Rag
Note: This is a fork of bitcrowd/rag. Credit to bitcrowd for the original implementation.
A library to build RAG (Retrieval Augmented Generation) systems in Elixir with multi-LLM support and agentic capabilities.
Features
Core LLM Capabilities
- Multi-LLM Provider Support: Gemini, Claude, Codex (OpenAI-compatible), and Ollama
- Smart Routing: Fallback, round-robin, and specialist routing strategies
- Streaming Responses: Real-time streaming for supported providers
Modular RAG Architecture (v0.3.0)
- Retriever Behaviours: Pluggable retrieval with Semantic, FullText, Hybrid, and Graph implementations
- VectorStore Behaviours: Pluggable vector backends with pgvector implementation
- Reranker Behaviours: LLM-based and passthrough reranking
- Pipeline System: Composable RAG pipelines with parallel execution and caching
GraphRAG Support (v0.3.0)
- Entity Extraction: LLM-based entity and relationship extraction
- Knowledge Graph Storage: PostgreSQL-based graph with Entity, Edge, Community schemas
- Community Detection: Label propagation algorithm for entity clustering
- Graph Retrieval: Local, global, and hybrid graph search modes
Advanced Chunking (v0.3.4)
- Behavior-based chunking: Pluggable
Rag.Chunkerstrategies - Byte positions:
start_byte/end_byteon every chunk - Character-based: Fixed-size chunks with smart boundaries
- Sentence-based: NLP-aware sentence splitting
- Paragraph-based: Preserve document structure
- Recursive: Hierarchical splitting for complex documents
- Semantic: Embedding-based similarity chunking
- Format-aware: TextChunker adapter for code and markup formats
Agent Framework
- Tool-using Agents: Session memory and tool registration
- Built-in Tools: Repository search, file reading, context retrieval, code analysis
Introduction to RAG
RAG enhances the capabilities of language models by combining retrieval-based and generative approaches. Traditional language models often struggle with the following problems:
- Knowledge Cutoff: Their knowledge is limited to a fixed point in time, making it difficult to provide up-to-date information.
- Hallucinations: They may generate information that sounds confident but is entirely made up, leading to inaccurate responses.

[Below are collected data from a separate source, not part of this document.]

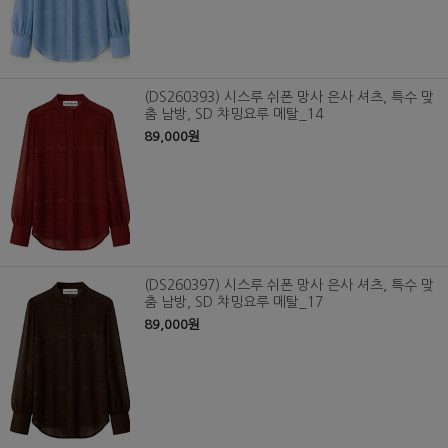
(DS260393) 시스루 쉬폰 망사 은사 셔츠, 특수 맞
춤 남방, SD 챠밍요루 메탈_14
89,000원
(DS260397) 시스루 쉬폰 망사 은사 셔츠, 특수 맞
춤 남방, SD 챠밍요루 메탈_17
89,000원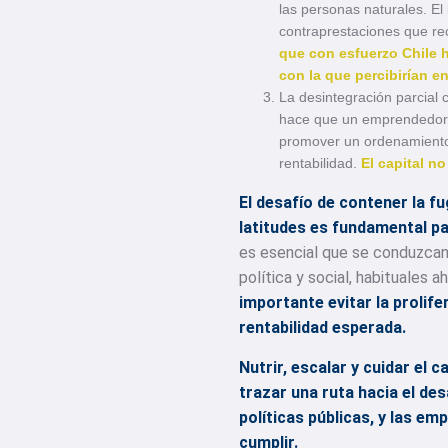
las personas naturales. El
contraprestaciones que rec
que con esfuerzo Chile 
con la que percibirían en
La desintegración parcial c
hace que un emprendedor e
promover un ordenamiento j
rentabilidad.
El capital n
El desafío de contener la f
latitudes es fundamental pa
es esencial que se conduzcan
política y social, habituales 
importante evitar la prolif
rentabilidad esperada.
Nutrir, escalar y cuidar el
trazar una ruta hacia el des
políticas públicas, y las e
cumplir.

- Contextual Relevance: They struggle to provide responses that are contextually relevant to the user’s query.
RAG addresses these issues by retrieving relevant information from an external knowledge source before generating a response.
Installation
Add rag_ex to your list of dependencies in mix.exs:
def deps do
[
{:rag_ex, "~> 0.3.4"}
]
endNote: This is a library, not a standalone application. It does not include its own Ecto Repo. For vector store features (semantic search, embeddings storage), your consuming application must provide its own Repo and run the migrations. LLM features (Router, Agents, Embeddings generation) work without a database.
Quick Start
1. Configure a Provider
# config/config.exs
config :rag, :providers, %{
gemini: %{
module: Rag.Ai.Gemini,
api_key: System.get_env("GEMINI_API_KEY"),
model: :flash_lite_latest
}
}
Model keys are resolved via Gemini.Config, so you can omit :model to use the
auth-aware default or pass other alias keys (e.g., :flash_2_5).
2. Use the Router for LLM Calls
alias Rag.Router
# Create a router with your provider
{:ok, router} = Router.new(providers: [:gemini])
# Simple generation
{:ok, response, router} = Router.execute(router, :text, "What is Elixir?", [])
# With system prompt
opts = [system_prompt: "You are an Elixir expert."]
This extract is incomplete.